Argued in the same observant, witty and clever prose that has made Adichie a bestselling novelist, here is one remarkable author’s exploration of what it means to be a woman today—and an of-the-moment rallying cry for why we should all be feminists.
After seeing so many bloggers rave about We Should All Be Feminists, I decided to check it out from the library and read it and see what all the fuss was about. Even though it ultimately didn’t really present with anything new, I still enjoyed reading it.
This is an incredibly quick, short read. At just under 50 pages, it can easily be read in one sitting. Not only is it short, but the language is very accessible and not dense like a lot of nonfiction tends to be. I was able to read this in just about a half hour.
I have to admit, though, that this really didn’t give me any new information. As someone who has identified as feminist for several years, I already knew a lot of what the author discusses here. She talks about the way in which men are often assumed to have money whereas women are not, the stigma attached the word “feminism,” the gender wage gap, etc. It was all stuff that I already knew about. If you’re just getting introduced to feminism, this is a great start. But if like me, you’re already familiar with the topic and issues, it’s unlikely it’ll teach you anything new.
The only exception to that were the Nigerian cultural examples.
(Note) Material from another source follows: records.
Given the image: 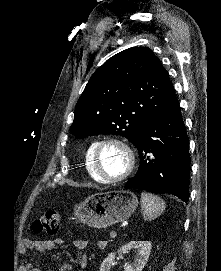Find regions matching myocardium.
Here are the masks:
<instances>
[{
  "mask_svg": "<svg viewBox=\"0 0 221 271\" xmlns=\"http://www.w3.org/2000/svg\"><path fill=\"white\" fill-rule=\"evenodd\" d=\"M95 140H99L97 142V145H90V147H93L92 153L94 156H91L93 159V166L97 173V175H103V177L106 176V173L103 172V164L101 162V153L99 150H105V147H113L114 150H121L120 154L124 155L122 156V163L126 164L125 169L126 171L123 172L120 175L107 177L105 178V183L103 184H113V183H122V178H127L133 169V166L136 165L134 162V158L132 157V154L135 150H127V142H122V140H128L127 138L120 136V135H105L104 138H97Z\"/></svg>",
  "mask_w": 221,
  "mask_h": 271,
  "instance_id": "obj_1",
  "label": "myocardium"
}]
</instances>
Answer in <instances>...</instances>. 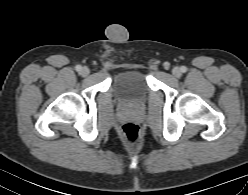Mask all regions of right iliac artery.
Returning a JSON list of instances; mask_svg holds the SVG:
<instances>
[{
	"label": "right iliac artery",
	"mask_w": 248,
	"mask_h": 195,
	"mask_svg": "<svg viewBox=\"0 0 248 195\" xmlns=\"http://www.w3.org/2000/svg\"><path fill=\"white\" fill-rule=\"evenodd\" d=\"M75 69H76V71H81V69H82V67L80 66V65H77L76 67H75Z\"/></svg>",
	"instance_id": "82829eb1"
}]
</instances>
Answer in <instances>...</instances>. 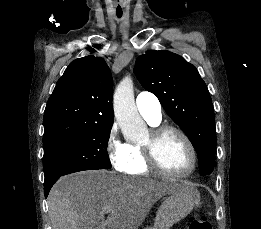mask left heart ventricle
<instances>
[{"label": "left heart ventricle", "instance_id": "1", "mask_svg": "<svg viewBox=\"0 0 261 229\" xmlns=\"http://www.w3.org/2000/svg\"><path fill=\"white\" fill-rule=\"evenodd\" d=\"M158 156L163 166L172 172H185L191 165L190 151L176 133H168L162 138Z\"/></svg>", "mask_w": 261, "mask_h": 229}]
</instances>
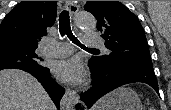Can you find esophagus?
<instances>
[{
    "instance_id": "1",
    "label": "esophagus",
    "mask_w": 171,
    "mask_h": 110,
    "mask_svg": "<svg viewBox=\"0 0 171 110\" xmlns=\"http://www.w3.org/2000/svg\"><path fill=\"white\" fill-rule=\"evenodd\" d=\"M65 9L69 11L71 17L74 18L79 10V5L75 2H66ZM79 103L80 100L77 92L69 88L66 89L65 95L61 100V108L63 110H75Z\"/></svg>"
}]
</instances>
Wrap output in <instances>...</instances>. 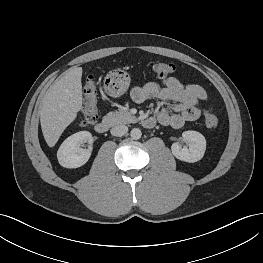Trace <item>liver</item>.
Masks as SVG:
<instances>
[{
    "label": "liver",
    "mask_w": 263,
    "mask_h": 263,
    "mask_svg": "<svg viewBox=\"0 0 263 263\" xmlns=\"http://www.w3.org/2000/svg\"><path fill=\"white\" fill-rule=\"evenodd\" d=\"M82 68L72 67L56 80L45 93L40 108L44 139L54 147L64 130L82 109Z\"/></svg>",
    "instance_id": "6515ba94"
}]
</instances>
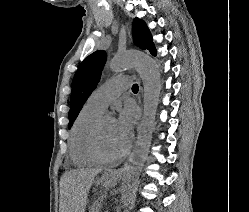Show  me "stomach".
Here are the masks:
<instances>
[{
    "label": "stomach",
    "mask_w": 249,
    "mask_h": 212,
    "mask_svg": "<svg viewBox=\"0 0 249 212\" xmlns=\"http://www.w3.org/2000/svg\"><path fill=\"white\" fill-rule=\"evenodd\" d=\"M103 179H104V180H111V179H112V176H111V175H104V176H103Z\"/></svg>",
    "instance_id": "0dacf381"
}]
</instances>
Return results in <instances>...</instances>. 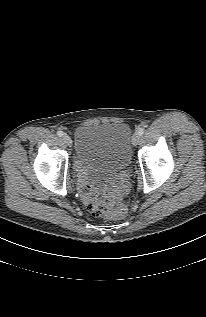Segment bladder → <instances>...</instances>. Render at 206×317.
<instances>
[{
    "label": "bladder",
    "mask_w": 206,
    "mask_h": 317,
    "mask_svg": "<svg viewBox=\"0 0 206 317\" xmlns=\"http://www.w3.org/2000/svg\"><path fill=\"white\" fill-rule=\"evenodd\" d=\"M132 132L125 123L83 124L74 135L75 153L97 177L129 167Z\"/></svg>",
    "instance_id": "obj_1"
}]
</instances>
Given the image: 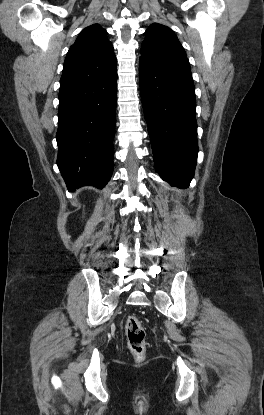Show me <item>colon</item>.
I'll return each instance as SVG.
<instances>
[{"mask_svg":"<svg viewBox=\"0 0 264 415\" xmlns=\"http://www.w3.org/2000/svg\"><path fill=\"white\" fill-rule=\"evenodd\" d=\"M125 330L129 349L138 360H142L146 351V332L142 323L137 317L129 316Z\"/></svg>","mask_w":264,"mask_h":415,"instance_id":"colon-1","label":"colon"}]
</instances>
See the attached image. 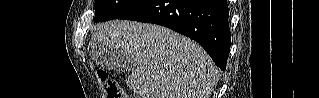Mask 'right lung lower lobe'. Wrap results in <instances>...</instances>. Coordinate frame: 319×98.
<instances>
[{"instance_id": "obj_1", "label": "right lung lower lobe", "mask_w": 319, "mask_h": 98, "mask_svg": "<svg viewBox=\"0 0 319 98\" xmlns=\"http://www.w3.org/2000/svg\"><path fill=\"white\" fill-rule=\"evenodd\" d=\"M117 19L168 27L197 41L226 69L231 44L227 0H146Z\"/></svg>"}]
</instances>
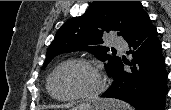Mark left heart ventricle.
<instances>
[{"label":"left heart ventricle","mask_w":171,"mask_h":110,"mask_svg":"<svg viewBox=\"0 0 171 110\" xmlns=\"http://www.w3.org/2000/svg\"><path fill=\"white\" fill-rule=\"evenodd\" d=\"M98 78L86 66L70 64L61 68L53 78L52 89L58 96L88 93L96 89Z\"/></svg>","instance_id":"left-heart-ventricle-1"}]
</instances>
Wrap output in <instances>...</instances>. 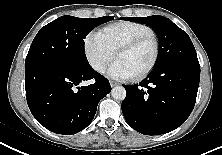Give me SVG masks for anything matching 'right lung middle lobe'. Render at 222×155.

I know very little (aka nothing) about Nigeria, so I did like that the author included examples of what it’s like to be a woman there. There was a good mix of Nigerian and the more typical US/UK examples.
All in all, We Should All Be Feminists is a nice introduction to feminism and an enjoyable, quick read. But if you’re someone who has been learning about feminism for awhile, I wouldn’t expect to be introduced to anything new here, aside from some examples of sexism in Nigeria. Despite it not teaching me anything, I still really enjoyed reading it and I look forward to reading more by Chimamanda Ngozi Adichie in the future.